[Work required] Lines before the one containing "しかしまさか伊万里でスリランカカレーを食べれるとは思って" are excluded; print that line and every line after it through the end of the material below, exactly.

[Records for the task]
>>>>

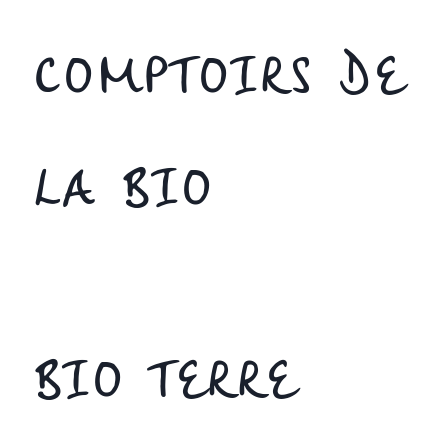
COMPTOIRS DE
LA BIO
BIO TERRE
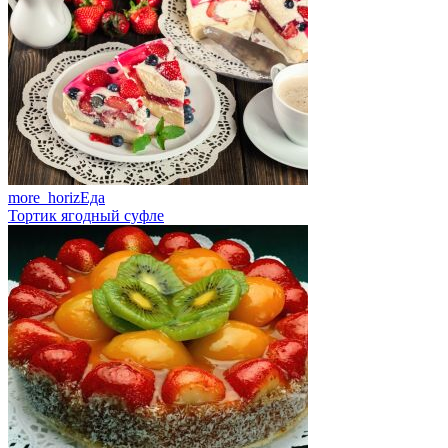
more_horiz
Еда
Тортик ягодный суфле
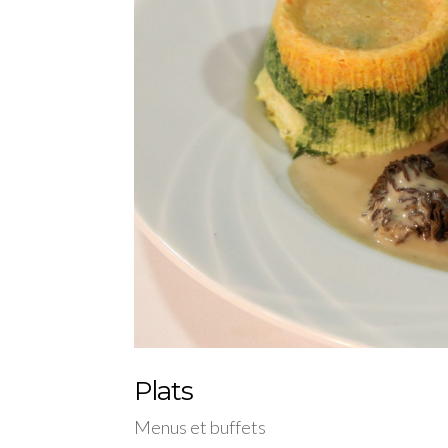
Plats
Menus et buffets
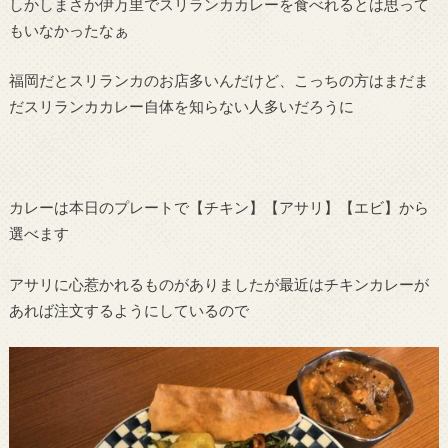
しかしまさか伊万里でスリランカカレーを食べれるとは思って
もいなかったなぁ
福岡だとスリランカのお店多いんだけど、こっちの方はまだま
だスリランカカレー自体を知らない人多いだろうに
カレーは本日のプレートで【チキン】【アサリ】【エビ】から
選べます
アサリに心惹かれるものがありましたが最近はチキンカレーが
あれば注文するようにしているので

<<<<

[Answer to this problem]
しかしまさか伊万里でスリランカカレーを食べれるとは思って
もいなかったなぁ
福岡だとスリランカのお店多いんだけど、こっちの方はまだま
だスリランカカレー自体を知らない人多いだろうに
カレーは本日のプレートで【チキン】【アサリ】【エビ】から
選べます
アサリに心惹かれるものがありましたが最近はチキンカレーが
あれば注文するようにしているので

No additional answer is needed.